System tracks path of digital tracks sold
NEW YORK — In an effort to ensure that artists and copyright holders are paid for the sale of their works online, the music industry’s two main trade orgs Monday unveiled a standardized electronic identification system for tagging music tracks on a CD.
Initiative marks a rare instance of cooperation and accord among the Big Five record groups, whose prior efforts at coordinated development of digital technologies have ended with infighting and yielded precious little results.

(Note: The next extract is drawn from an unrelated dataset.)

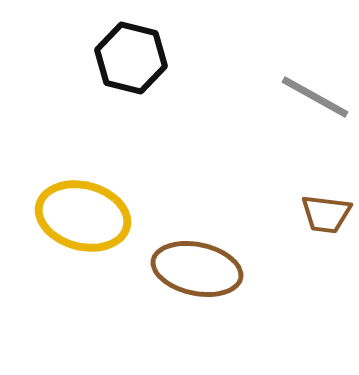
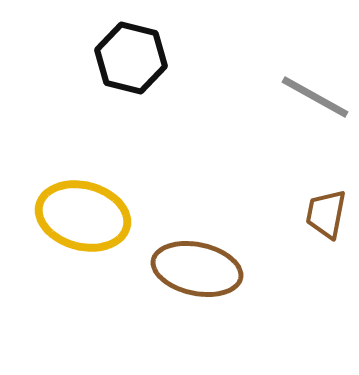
brown trapezoid: rotated 94 degrees clockwise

The Global Resource Identifier system, or Grid, was developed jointly by the London-based Intl. Federation of the Phonographic Industry and the Recording Industry Assn. of America to help track digital content after it’s transferred into cyberspace.
According to the IFPI, the Grid system is effectively an electronic version of the Universal Product Code symbol found on the back of CD jewel cases, but with more digits, to allow for unique codes on more than 30 million separate music files.
Users pay $250 annual fee
With the Grid numbers in place, online music sellers will be able to quickly and accurately track the path of digital tracks sold and then report those sales volumes directly to rights holders for payment. Grid users will pay a $250 annual fee for use of the system, to be administered by the IFPI.
The IFPI and RIAA said they have no plans as yet to use the system to track songs that have been uploaded to free file-sharing networks such as Kazaa or Morpheus, which, along with widespread CD burning, are blamed for the industry’s steep sales declines in the past year.
The industry made some headway in selling music online in 2002. Two label-backed services — MusicNet and Pressplay — won licenses for music from all five of the majors and began to offer more flexibility in what users could do with their tracks. At the same time, companies like Listen.com, FullAudio and EMusic expanded and refined their offerings.
Yet the record labels have a lousy record to date of collaborating on digital technologies. The most infamous example is the Secure Digital Music Initiative, or SDMI, a program that ran for several years and attempted to create a standard for piracy protection on CDs.
The effort effectively imploded last year, a victim of protracted infighting among labels over even the basic framework of the agreement.